David Cameron in the Commons
David Cameron has hinted at Syria action

The prime minister has fended off criticism by the Labour leader Ed Miliband over the latest employment figures which suggest that more than 118,000 people lost their jobs in October and November.

The unemployment figure jumped to 2.68 million in the three months to November, the worst since the summer of 1994, giving the UK a jobless rate of 8.4%.

The number of unemployed 16-24-year-olds increased by 52,000 over the quarter to 1.04 million, the highest since records began in 1992.

Miliband said in the Commons that unemployment had risen for the sixth month running and asked David Cameron: "Do you think it has anything to do with your government?"

But Cameron turned on Miliband and accused him of having "no idea" of how to make policy.
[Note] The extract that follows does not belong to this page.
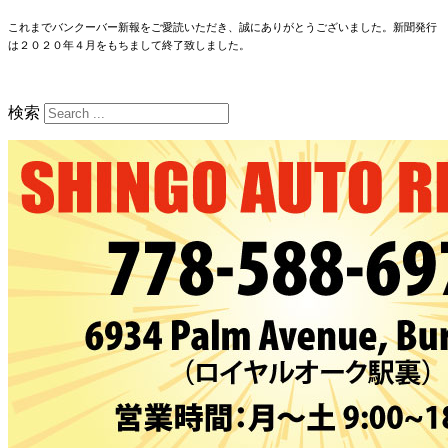
これまでバンクーバー新報をご愛読いただき、誠にありがとうございました。新聞発行
は２０２０年４月をもちまして終了致しました。
検索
He said Miliband was "so incompetent he can't even do a U-turn properly".

The prime minister said: "The government takes absolute responsibility for everything that happens in our economy and I take responsibility for that.
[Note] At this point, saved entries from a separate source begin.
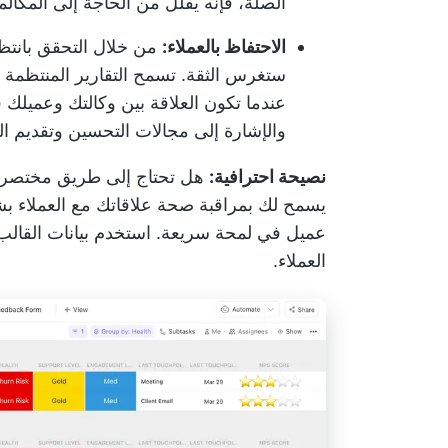
الصلة، فإنه يقلل من الحاجة إلى المكالم
الاحتفاظ بالعملاء:
من خلال التحقق بانتظا
ستغرس الثقة. تسمح التقارير المنتظمة ب
عندما تكون العلاقة بين وكالتك وعميلك ق
والإشارة إلى مجالات التحسين وتقديم ال
نصيحة احترافية:
هل تحتاج إلى طريق مختصر لل
يسمح لك بمراقبة صحة علاقاتك مع العملاء 
عميل في لمحة سريعة. استخدم بيانات القالب 
العملاء.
"Any increase in unemployment is disappointing and it's obviously a tragedy for the person who becomes unemployed and can lead to real difficulty for that family and that is why we are taking so much action to try and help people to get back into work."

But he stressed there were some positives in the Office for National Statistics figures.

"If you look at the figures, it is noteworthy that while the increase in unemployment is hugely unwelcome there is still an increase in the number of people employed - another 18,000 people in work.

"What that shows is that we need more private sector employment; we need to move further and faster on that agenda.

"It is also noteworthy to note that there is a small decrease in long-term unemployment and I hope that shows that schemes like the Work Programme are beginning to have an effect."

Miliband, who had earlier changed his policy on spending cuts to align Labour with the government, was accused of "standing on a rake" by the PoliticsHome.com editor Paul Waugh after he said: "The prime minister has to change course."

Cameron stepped up his attack on the Labour leader, joking that Miliband "changed course every day" and was "an expert in changing course".